Considerable pages and much explicatory jiu-jitsu are devoted to black artists. Columbia Records is busily patting itself on the back for its promotion of “race records” back when it wasn’t fashionable to do so. I doubt Columbia was any better than the rest of them about rewarding the artists whom they were exploiting, so their virtuous self-regard is disingenuous. Especially when they somehow fit Al Jolson in blackface in with their African-American roster of talent.
But the pictures and the graphics more than make up for the inevitable narrative shortcomings. They raided the Columbia archives -- and what archives they are. There are concert photos, studio candids and promotional portraits given large format, high quality reproduction. It reminds us that Columbia was the best -- the Rolls Royce -- of labels. The best photographers, the best production values, top promotion -- everything A-plus. They reproduce sets of album covers, disc labels, posters and print ads.

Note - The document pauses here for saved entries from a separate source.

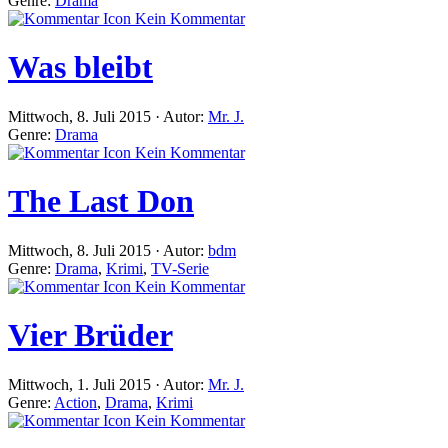
Genre:
Drama
Kein Kommentar
Was bleibt
Mittwoch, 8. Juli 2015 · Autor:
Mr. J.
Genre:
Drama
Kein Kommentar
The Last Don
Mittwoch, 8. Juli 2015 · Autor:
bdm
Genre:
Drama
,
Krimi
,
TV-Serie
Kein Kommentar
Vier Brüder
Mittwoch, 1. Juli 2015 · Autor:
Mr. J.
Genre:
Action
,
Drama
,
Krimi
Kein Kommentar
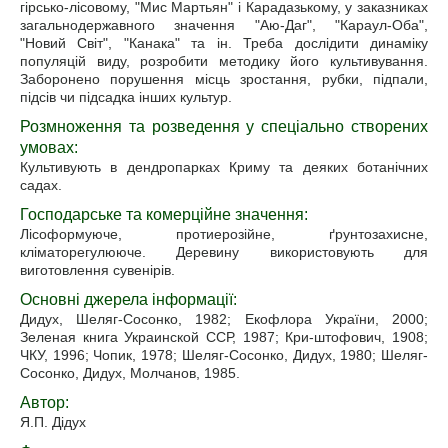
гірсько-лісовому, "Мис Мартьян" і Карадазькому, у заказниках
загальнодержавного значення "Аю-Даг", "Караул-Оба",
"Новий Світ", "Канака" та ін. Треба дослідити динаміку
популяцій виду, розробити методику його культивування.
Заборонено порушення місць зростання, рубки, підпали,
підсів чи підсадка інших культур.
Розмноження та розведення у спеціально створених
умовах:
Культивують в дендропарках Криму та деяких ботанічних
садах.
Господарське та комерційне значення:
Лісоформуюче, протиерозійне, ґрунтозахисне,
кліматорегулююче. Деревину використовують для
виготовлення сувенірів.
Основні джерела інформації:
Дидух, Шеляг-Сосонко, 1982; Екофлора України, 2000;
Зеленая книга Украинской ССР, 1987; Кри-штофович, 1908;
ЧКУ, 1996; Чопик, 1978; Шеляг-Сосонко, Дидух, 1980; Шеляг-
Сосонко, Дидух, Молчанов, 1985.
Автор:
Я.П. Дідух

The true completist may mourn what was left out -- but those well chosen images are what’s essential about this book. A favorite image is a wide angle concert photo of a skinny young Frank Sinatra on stage at the Paramount with a huge grin saying “did I do this?” It shows the crowd going simply bananas. That picture sums up why people care so deeply about this music. Those people in that audience are having the best time of their life and they know it. It was important artistically, culturally, socially and commercially. And it is true; for decades Columbia records lived at that intersection, for better or worse.
The book pays attention to the technical aspects of the industry as well. Columbia was involved in a great many recorded music innovations and the technology arms race between Columbia and RCA drove the evolution of the music and the business itself. The 45 rpm record anchored the heyday of the hit single which was the great promotion mechanism, while the LP -- invented by Columbia engineers -- not only created the “album” as the artistic statement of the performer but helped usher in the reissue, leveraging the back catalog and making a fortune for the labels.
That came full circle when Sony pioneered the CD and eventually came to own Columbia records and their gargantuan back catalog. So a Japanese company ends up owning the cultural legacy that defined, shaped and helped into existence the art form that is synonymous with American art: popular music. The book is at its best in the middle -- the great flourishing of mid-twentieth century classical, jazz, pop, musical theater and rock and roll -- the American Songbook. It has a whole lot to do with Columbia Records.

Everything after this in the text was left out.